A Capacity to Dig, Wrench, and Fill

The end of the year is an interesting time of reflection and such. Where I might bend Avanceé to do similar - and share such a summary in the coming weeks - there’s often just a bit more lurking under the surface of these types of things: namely, what are you actually thinking about.

For example, there was an excellent writeup of a company moving on from their content management system provider to something a bit more custom, brokered by using an LLM to figure out the gaps and code/craft the implementation points. A lot about this post is really good to understand from the perspective of enterprise content management on the side of development, but what’s the actual takeaway for those who might not be in as large an org, or who have different constraints?

Let me pull from one our longer running experiments with the Brilliant Labs Framework glasses

When there is a capacity to be curious, you have a decision.
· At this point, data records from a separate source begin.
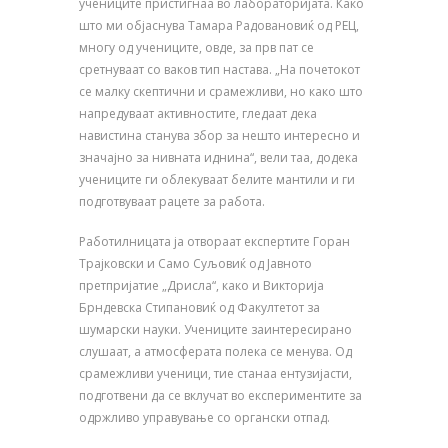
учениците пристигнаа во лабораторијата. Како
што ми објаснува Тамара Радовановиќ од РЕЦ,
многу од учениците, овде, за прв пат се
сретнуваат со ваков тип настава. „На почетокот
се малку скептични и срамежливи, но како што
напредуваат активностите, гледаат дека
навистина станува збор за нешто интересно и
значајно за нивната иднина“, вели таа, додека
учениците ги облекуваат белите мантили и ги
подготвуваат рацете за работа.
Работилницата ја отвораат експертите Горан
Трајковски и Само Суљовиќ од Јавното
претпријатие „Дрисла“, како и Викторија
Брндевска Стипановиќ од Факултетот за
шумарски науки. Учениците заинтересирано
слушаат, а атмосферата полека се менува. Од
срамежливи ученици, тие станаа ентузијасти,
подготвени да се вклучат во експериментите за
одржливо управување со органски отпад.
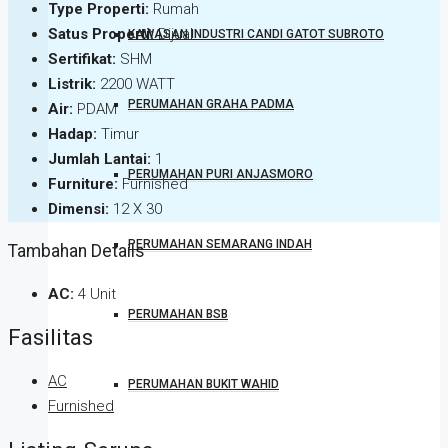
Type Properti:
Rumah
Satus Properti:
Dijual
KAWASAN INDUSTRI CANDI GATOT SUBROTO
Sertifikat:
SHM
Listrik:
2200 WATT
PERUMAHAN GRAHA PADMA
Air:
PDAM
Hadap:
Timur
Jumlah Lantai:
1
PERUMAHAN PURI ANJASMORO
Furniture:
Furnished
Dimensi:
12 X 30
PERUMAHAN SEMARANG INDAH
Tambahan Details
AC:
4 Unit
PERUMAHAN BSB
Fasilitas
AC
PERUMAHAN BUKIT WAHID
Furnished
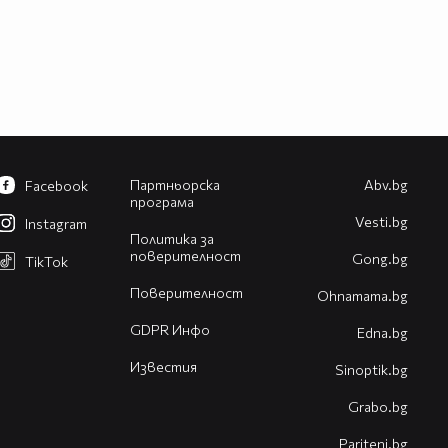
Партньорска
Abv.bg
Facebook
програма
Vesti.bg
Instagram
Политика за
поверителност
Gong.bg
TikTok
Поверителност
Оhnamama.bg
GDPR Инфо
Edna.bg
Известия
Sinoptik.bg
Grabo.bg
Pariteni.bg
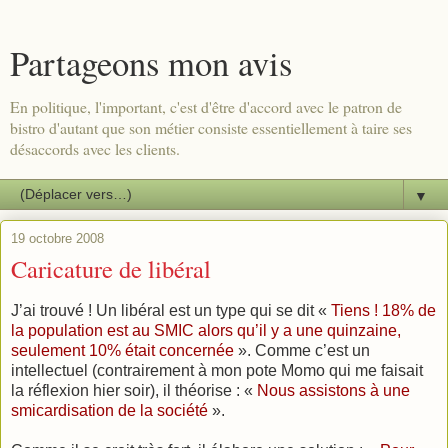
Partageons mon avis
En politique, l'important, c'est d'être d'accord avec le patron de
bistro d'autant que son métier consiste essentiellement à taire ses
désaccords avec les clients.
▼
19 octobre 2008
Caricature de libéral
J’ai trouvé ! Un libéral est un type qui se dit «
Tiens ! 18% de
la population est au SMIC alors qu’il y a une quinzaine,
seulement 10% était concernée
». Comme c’est un
intellectuel (contrairement à mon pote Momo qui me faisait
la réflexion hier soir), il théorise : «
Nous assistons à une
smicardisation de la société
».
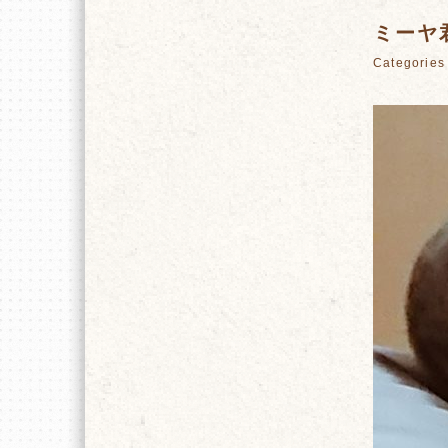
ミーヤ君
Categori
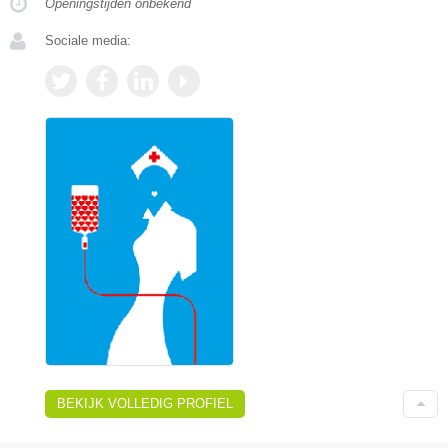
Openingstijden onbekend
Sociale media:
BEKIJK VOLLEDIG PROFIEL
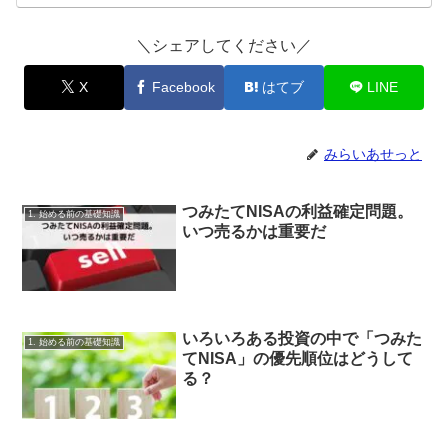
＼シェアしてください／
X
Facebook
はてブ
LINE
みらいあせっと
つみたてNISAの利益確定問題。
1. 始める前の基礎知識
いつ売るかは重要だ
いろいろある投資の中で「つみた
1. 始める前の基礎知識
てNISA」の優先順位はどうして
る？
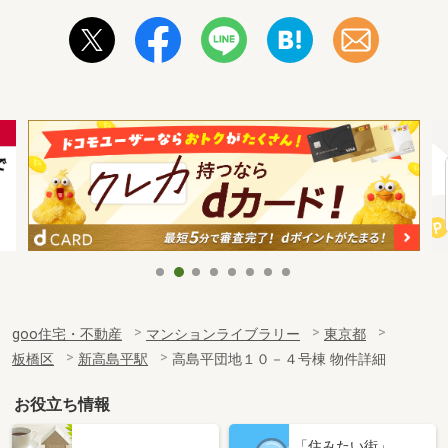
goo住宅・不動産
マンションライブラリー
東京都
板橋区
新高島平駅
高島平団地１０－４号棟 物件詳細
お役立ち情報
「住みたい街」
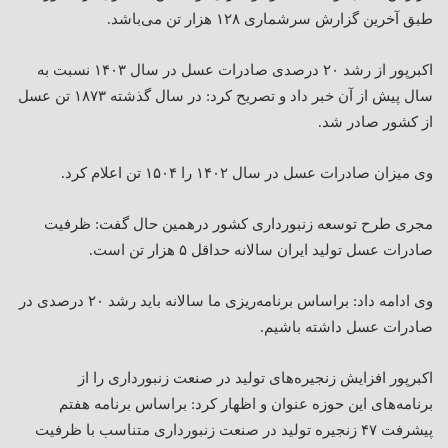
طبق آخرین گزارش سرشماری ۱۲۸ هزار تن می‌باشد.
اکبرپور از رشد ۲۰ درصدی صادرات عسل در سال ۱۴۰۳ نسبت به
سال پیش از آن خبر داد و تصریح کرد: در سال گذشته ۱۸۷۳ تن عسل
از کشور صادر شد.
وی میزان صادرات عسل در سال ۱۴۰۲ را ۱۵۰۴ تن اعلام کرد.
مجری طرح توسعه زنبورداری کشور درهمین حال گفت: ظرفیت
صادرات عسل تولید ایران سالانه حداقل ۵ هزار تن است.
وی ادامه داد: براساس برنامه‌ریزی ما سالانه باید رشد ۲۰ درصدی در
صادرات عسل داشته باشیم.
اکبرپور افزایش زنجیره‌های تولید در صنعت زنبورداری را از
برنامه‌های این حوزه عنوان و اظهار کرد: براساس برنامه هفتم
پیشرفت ۴۷ زنجیره تولید در صنعت زنبورداری متناسب با ظرفیت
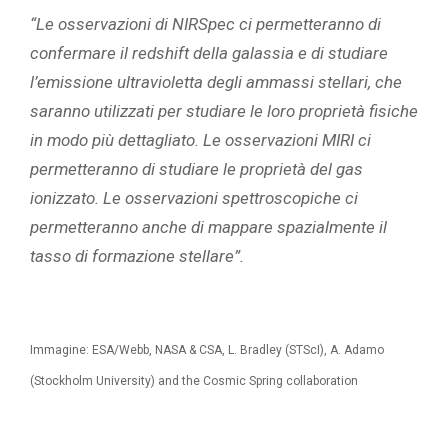
“Le osservazioni di NIRSpec ci permetteranno di
confermare il redshift della galassia e di studiare
l’emissione ultravioletta degli ammassi stellari, che
saranno utilizzati per studiare le loro proprietà fisiche
in modo più dettagliato. Le osservazioni MIRI ci
permetteranno di studiare le proprietà del gas
ionizzato. Le osservazioni spettroscopiche ci
permetteranno anche di mappare spazialmente il
tasso di formazione stellare”.
Immagine: ESA/Webb, NASA & CSA, L. Bradley (STScI), A. Adamo
(Stockholm University) and the Cosmic Spring collaboration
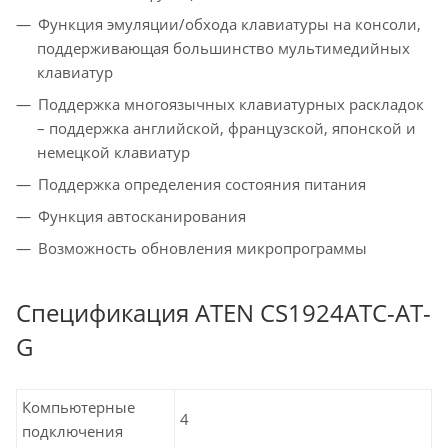
Функция эмуляции/обхода клавиатуры на консоли,
поддерживающая большинство мультимедийных
клавиатур
Поддержка многоязычных клавиатурных раскладок
– поддержка английской, французской, японской и
немецкой клавиатур
Поддержка определения состояния питания
Функция автосканирования
Возможность обновления микропрограммы
Спецификация ATEN CS1924ATC-AT-
G
Компьютерные
4
подключения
Either you call the curiosity a blocker, and find detours around it. Or, you find curiosity is a shovel and look to find ways to dig, wrench, and fill hole shaped imaginations. For Avanceé, this experiment has opened the door to a type of learning about machine learning and artificial intelligence which doesn’t quite fit the narrative of many. We aren’t driving towards a credentialed approach which might be repeatable or irrelevant over a few years. We are also not quite skilled enough to unleash software/services which might turn your unfocused/haphazard behaviors into something more diligent, focused, and probably profitable.

Avancee exists to help persons figure out what their next steps might be. And the shape of this manifests in a kind of mentoring or coaching towards outcomes very much measured not be the cadence of a publishing cycle, but by the skillful, ethical, creative, or insightful application of tooling and behaviors for critical outcomes. So when we share a summary of what we’ve been up to, it’s to get you to understand the shape of your own capacity to dig, wrench, and craft your desired present (not future).

When we go back to that post about how Cursor moved away from their content management platform, we can now see it for what it really is: an exposition on curiosity which turned into experimentation, which turned into insightful application. And even if there are things missing in such a perspective (as talked about by a person from their former content management vendor), you can be rest assured that the foundation of what you might be digging wonder be easily swayed by the swings of a fad, the fortunes of its sponsors, or even those folks crafting narratives which might never be repeated other than in academic journals.